Even though you may not have heard of the term PBM, you certainly have heard the names of the three largest PBMs: CVS/Caremark, OptumRx and Express Scripts which control roughly seventy-five percent of the prescription drug marketplace. These PBM middlemen were all in the Fortune Top 25 companies by revenue in 2018, despite the fact that they do not make anything. To put it another way, the smallest of the top three PBMs is 33 percent larger than the biggest pharmaceutical company!
It might be hard to believe, but PBMs are responsible for determining which medication your doctor can prescribe, what medications your insurance company will pay for, and which pharmacy you can use.
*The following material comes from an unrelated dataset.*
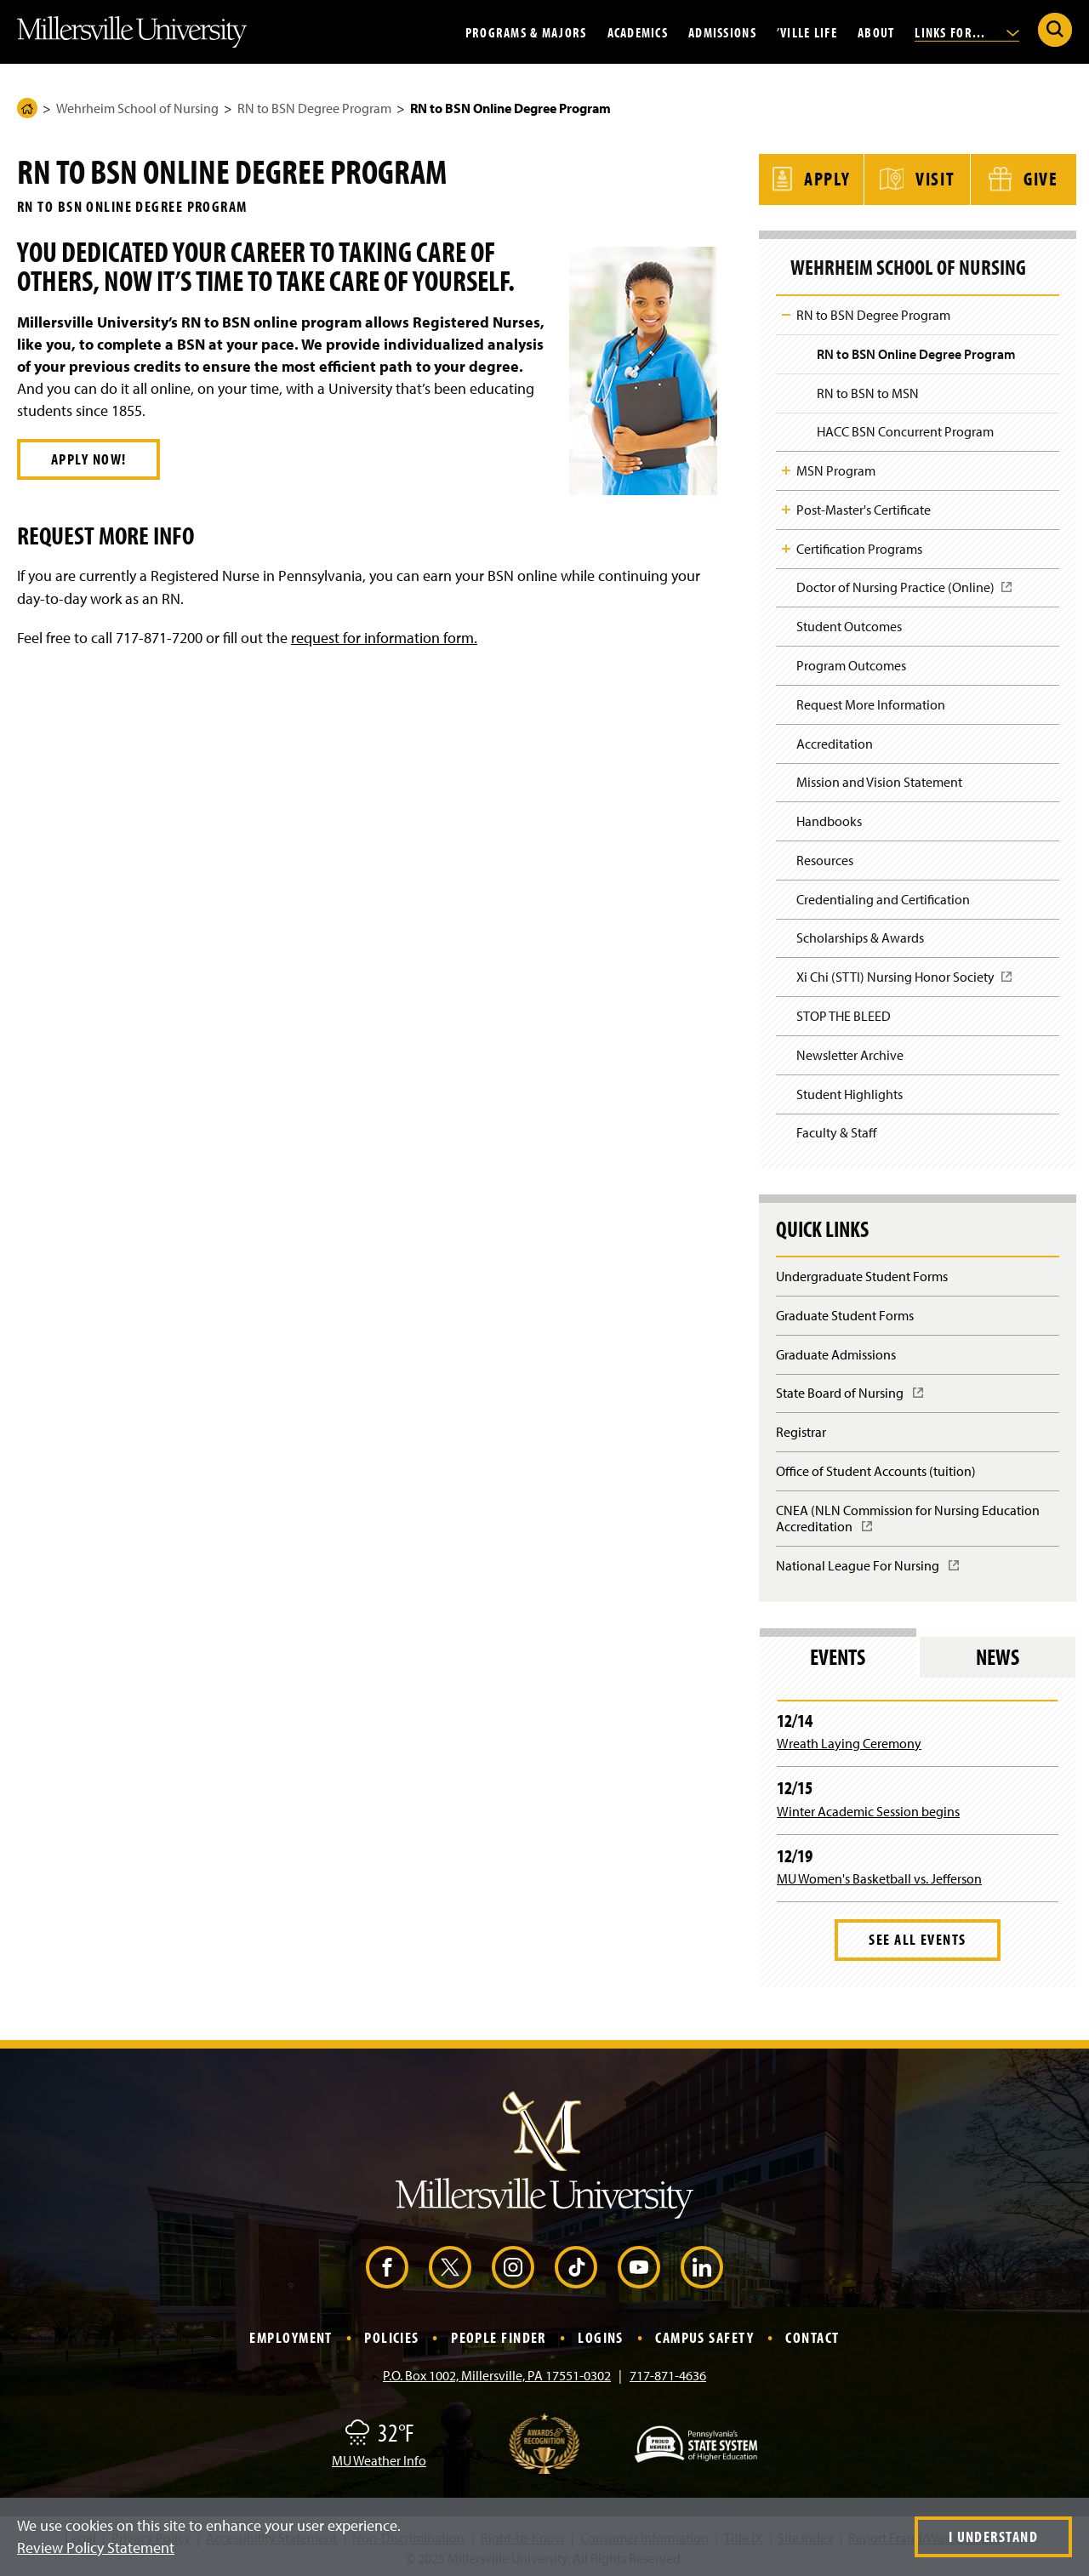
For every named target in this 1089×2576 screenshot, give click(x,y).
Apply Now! (88, 459)
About (876, 31)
PBMs also decide how much to pay your pharmacist and how much you pay at the pharmacy counter. Bottom line: PBMs have a huge amount of power, and consumers are often left paying the price.
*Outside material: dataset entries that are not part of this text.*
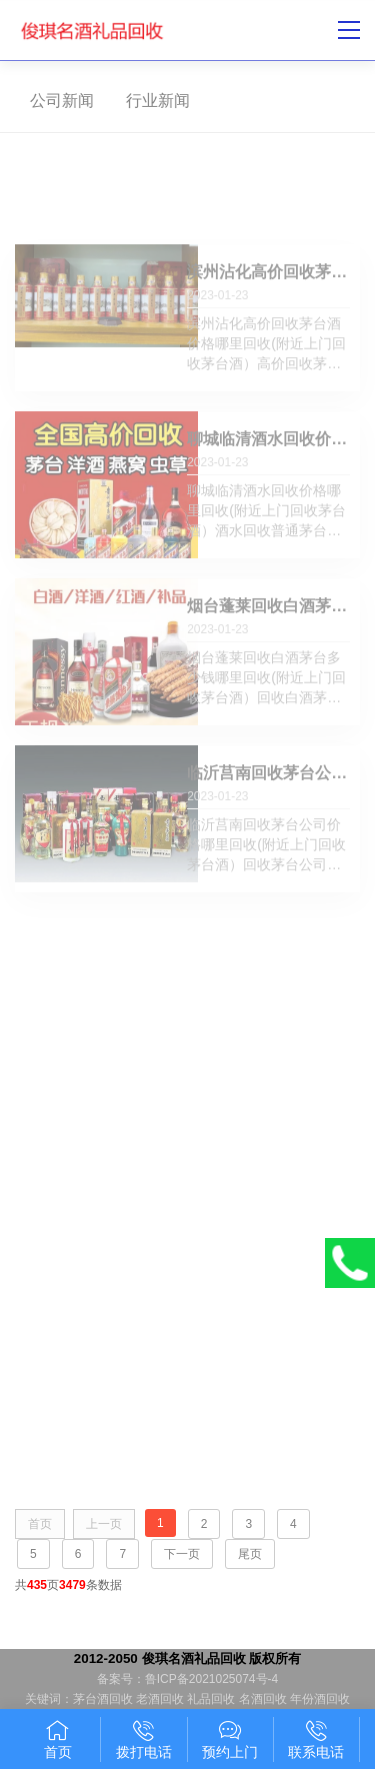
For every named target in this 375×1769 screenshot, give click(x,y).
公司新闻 (57, 100)
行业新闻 (153, 100)
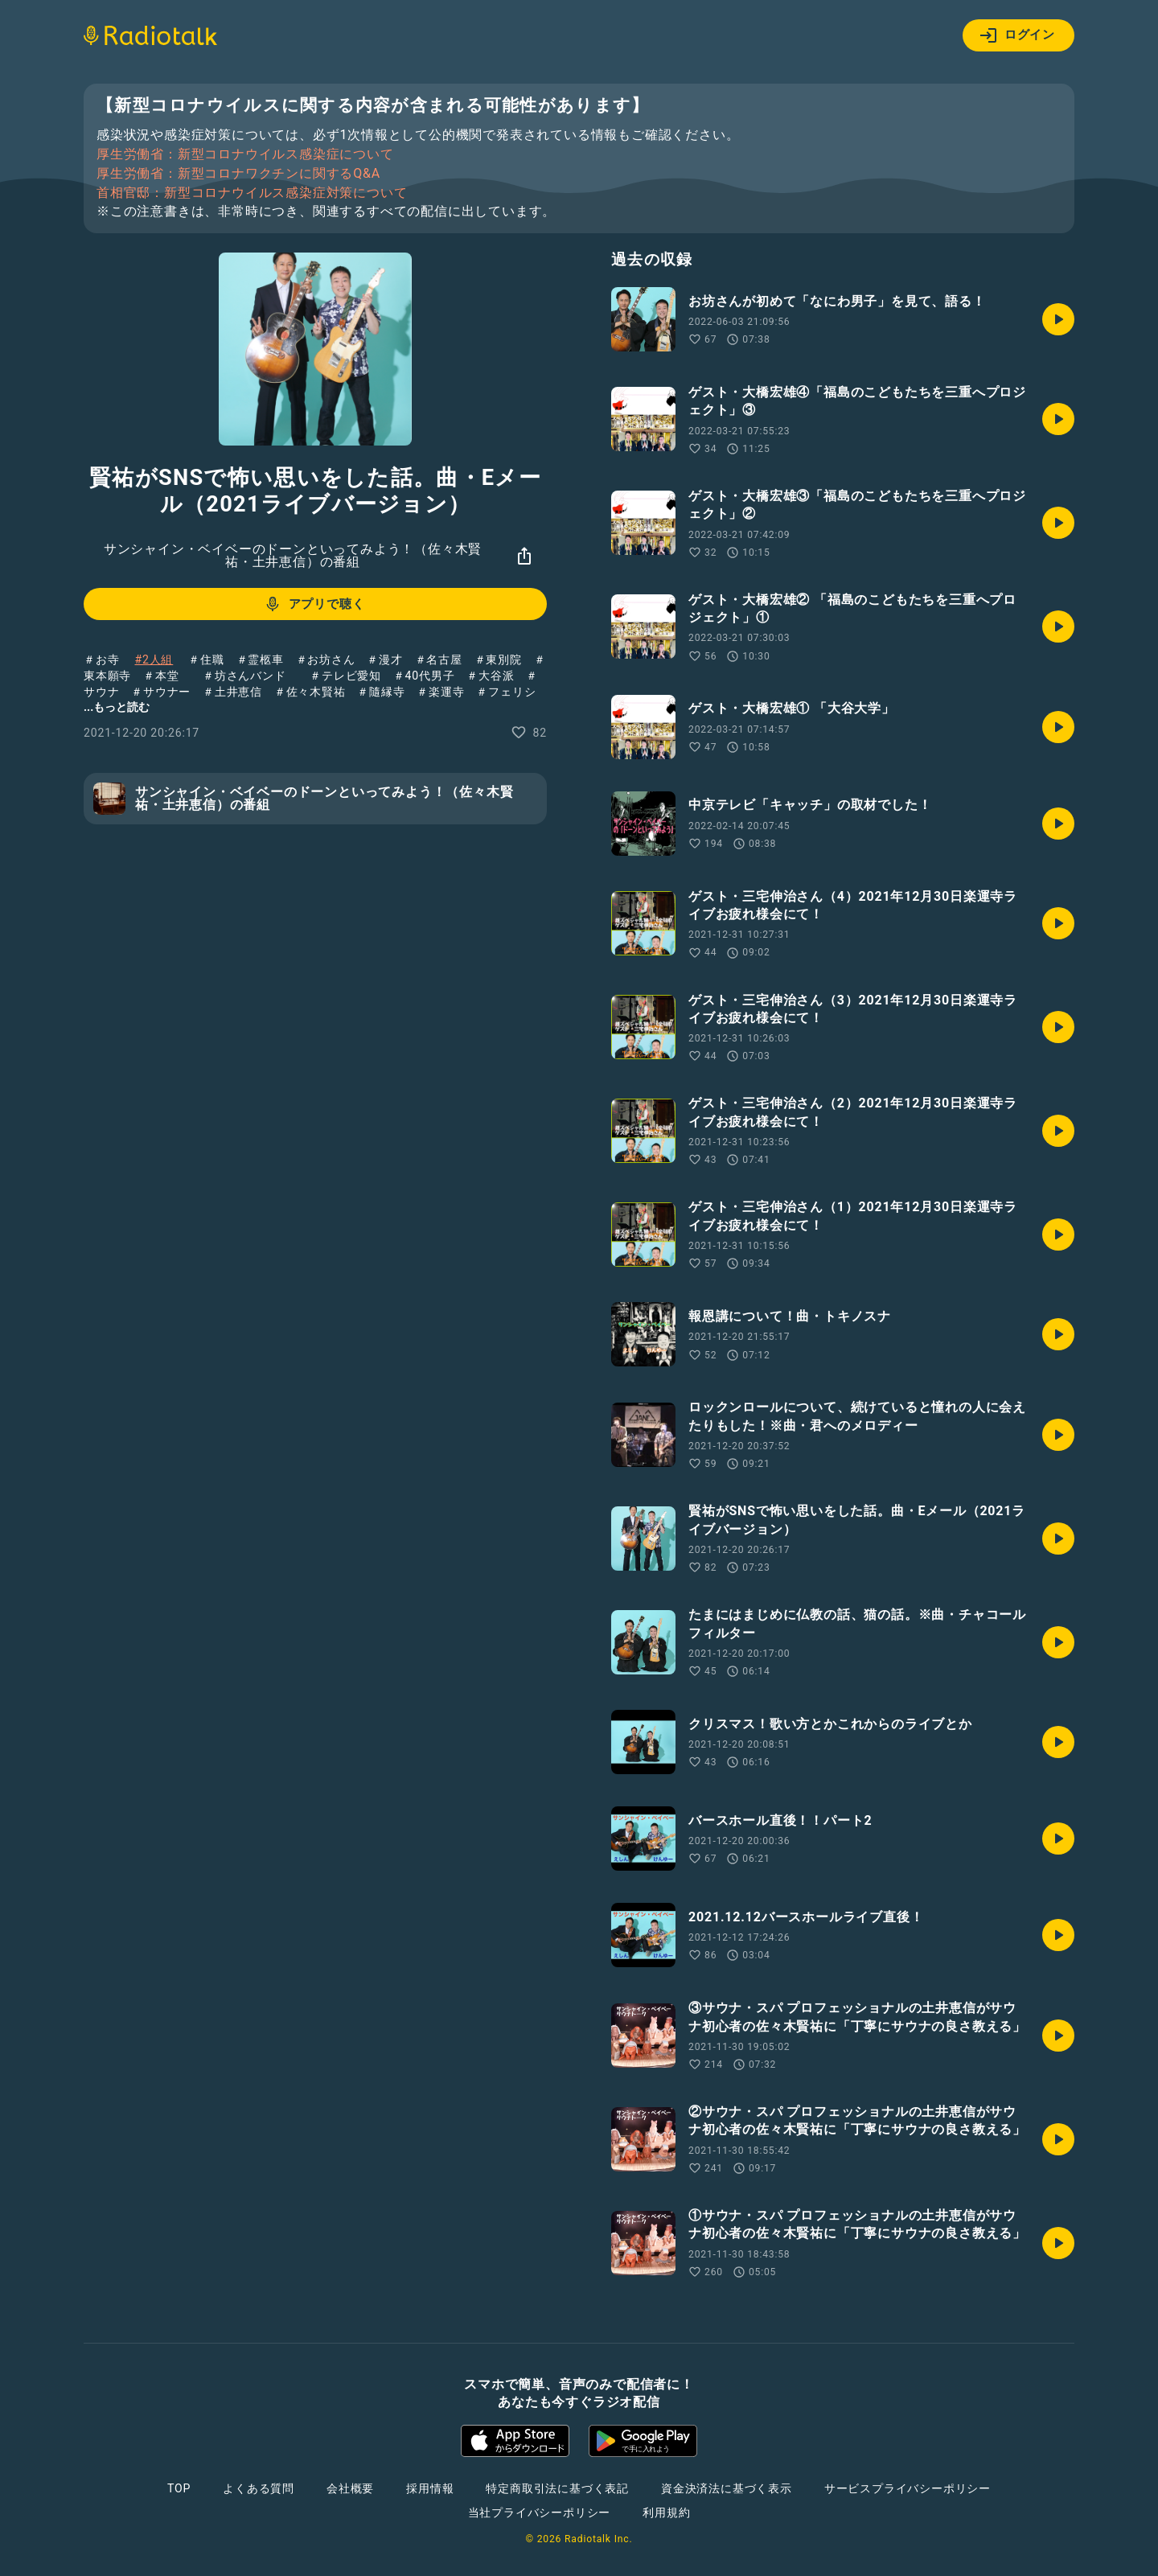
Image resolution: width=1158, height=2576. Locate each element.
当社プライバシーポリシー (539, 2512)
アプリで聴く (314, 604)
Louisiana has been fortunate to be a state that has enacted numerous state laws to curb the actions of PBMs. Last year, the legislature passed two landmark bills authored by Senator Fred Mills that bring transparency to patients. These bills require PBMs to disclose the rebates paid by manufacturers and to report how much of the rebates they keep. Consumers are also now required to receive notification of changes to a PBM’s list of covered drugs via a dedicated website. Most importantly, if a PBM and the insurer it works for subjects consumers to an excessive cost burden, they are now required to notify you that an excessive burden exists! This is the type of law that protects Louisianans.
I applaud the U.S. Senate, and specifically, Senator Bill Cassidy as a member of both the Senate Finance and Health Committees for jumping into this debate. We need federal action to protect taxpayer dollars in programs like Medicare and Medicaid, and we need to have some federal rules of the game. In short, we need transparency.
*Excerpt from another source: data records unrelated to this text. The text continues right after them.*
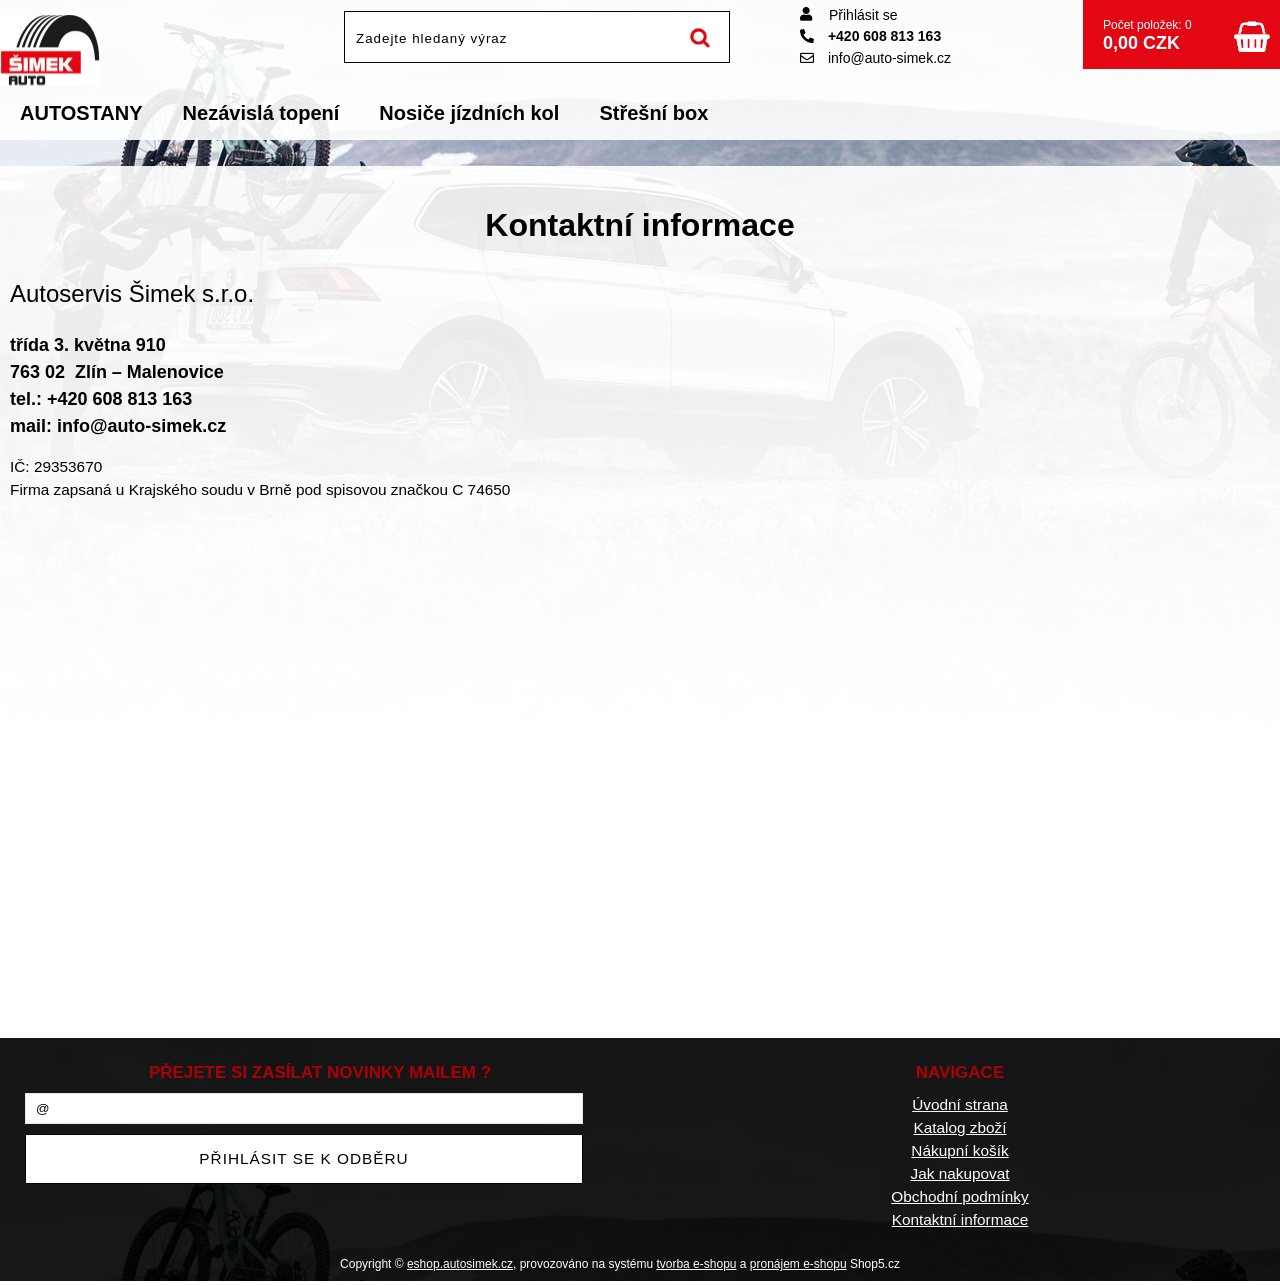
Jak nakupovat (959, 1173)
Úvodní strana (960, 1104)
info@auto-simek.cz (875, 58)
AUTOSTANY (81, 113)
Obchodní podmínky (959, 1196)
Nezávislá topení (261, 113)
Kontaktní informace (960, 1219)
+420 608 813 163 (870, 36)
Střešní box (653, 113)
Former Supreme Court Justice Louis Brandeis said that sunlight is the best of disinfectants. That is what the PBM industry needs. Sunlight and lots of it. We need to know what type of discount the drug manufacturers are providing that never make their way to youthe customer. We need to know how much the PBM pays the pharmacist and charges your insurance company. We need to know why drugs are excluded from your list of available prescription drugs both generic and brand name and why your copayments are what they are.
Simply put, we need the U.S. Senate to shine the sun on the PBMs and then we need Congress to act to develop the much needed transparency in this broken market.